The Guernsey Literary & Potato Peel Pie Society

A book review of ‘The Guernsey Literary & Potato Peel Pie Society’. A romantic book set after the second world war, that makes you fall in love with its characters.

The Guernsey Literary Potato Peel Pie Society is a novel that really touched me. It is an epistolary novel, which means that the novel consists of letters written by various characters and I think that it makes the book more sensible. The novel tells the story of Juliet Ashton who starts corresponding with Dawsey Adams, an inhabitant of the island Guernsey. This all takes places in the aftermath of the second world war, which plays an important role in the novel.

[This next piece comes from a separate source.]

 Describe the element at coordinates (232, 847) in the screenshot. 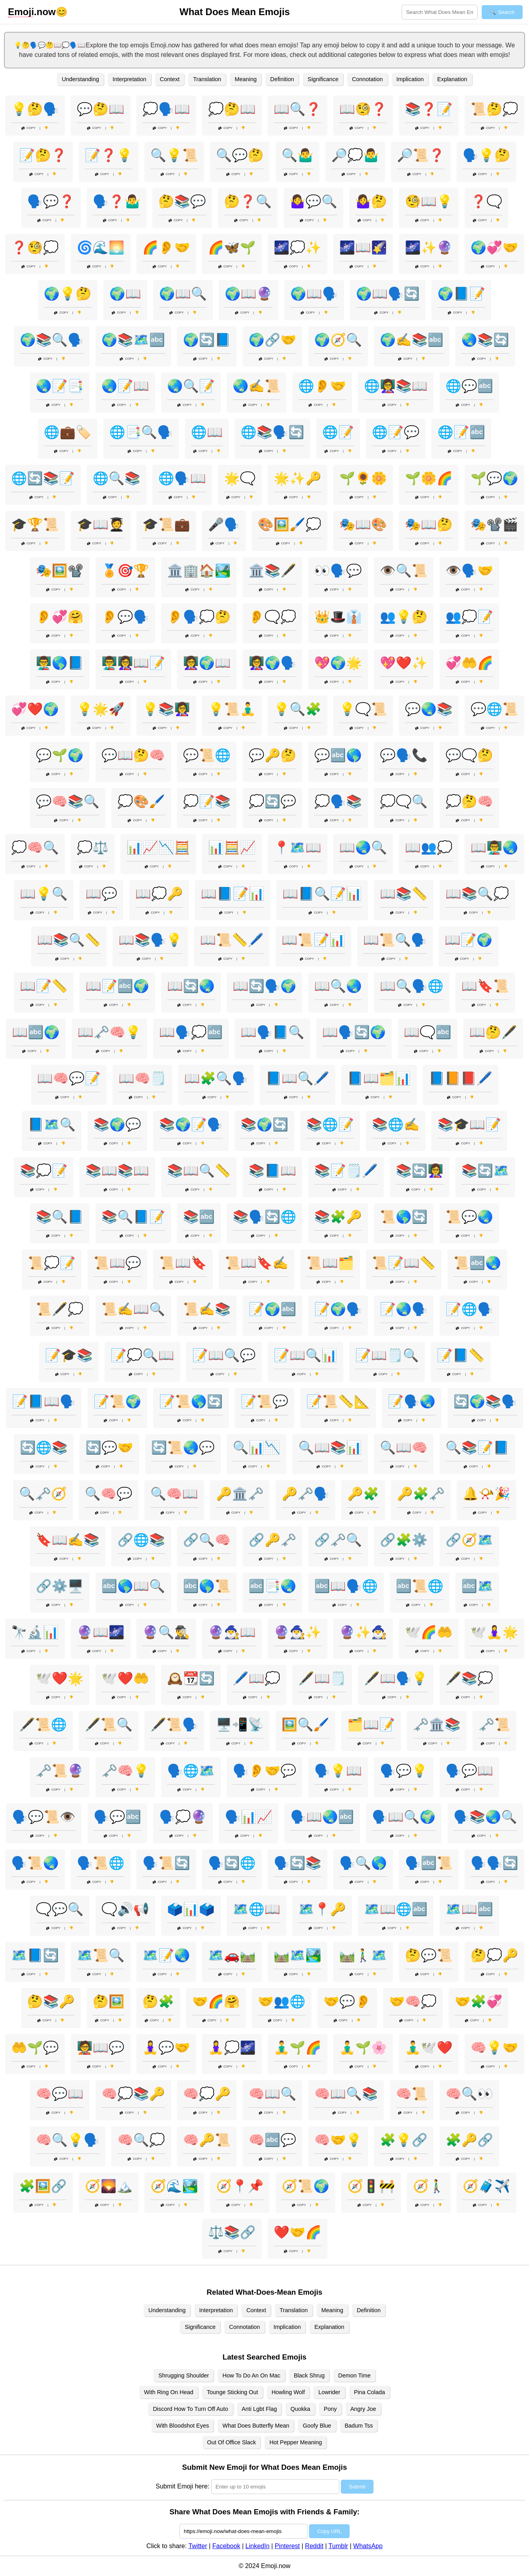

The novel caught my curiosity because of the film adaptation that came out in 2018. When I started reading, I found what I expected, a novel with an amazing story told in cleverly written letters.

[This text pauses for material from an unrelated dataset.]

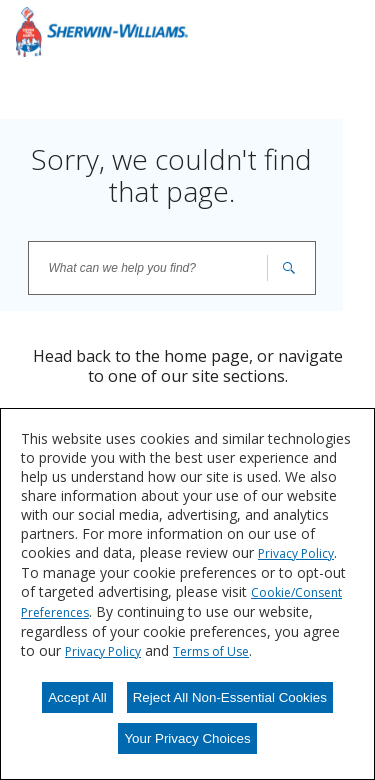  I want to click on Reject All Non-Essential Cookies, so click(230, 697).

A look at the world at that time

The letters in the novel are well written and they fit every character. The references to other letters or characters make this book fun to read and realistic. Because of this manner of writing, you’re also pulled into the time in which the story takes place. It causes every character to be more elaborate. You can also relate more to every character and get to know them individually. You get to look at the world through their eyes. Also, you get to look at other characters through their eyes, which becomes relevant at one point, when Adelaide Addison detests the literary club.

The story, which takes place after the second world war, is in one word heart-warming. It is like everything these characters experience together creates happiness in a very dark time. You can feel this while reading the letters. Because you get a look in the lives of all these different characters, the feelings really come to life. You also really get a good sense of how they felt back then, happy the war was over but sad for what and who they had lost.

Other reviews

I have read various other reviews on this novel and found out that these were divided. Some people absolutely loved it, as I did, and some did not. This novel draws upon events from during the second world war, like the children going to the mainland or the Germans setting a curfew on the island. Next to these historical elements, is a romantic story of a journalist who sets of to see the island and the people she’s been corresponding with. The combination of these two elements causes different expectations for different people. I’d say that I loved the novel, but I am a lover of romantic stories and if people are looking for a story more about the war then this book isn’t the one.

That I loved this book is quite clear. I loved the epistolary form, which made more sensible and it made every character stand out. Still, I can understand why others did not like the book, the book tells a story of a journalist who goes to Guernsey to find out more about a book society and the book doesn’t necessarily tells a story about the war and the effects.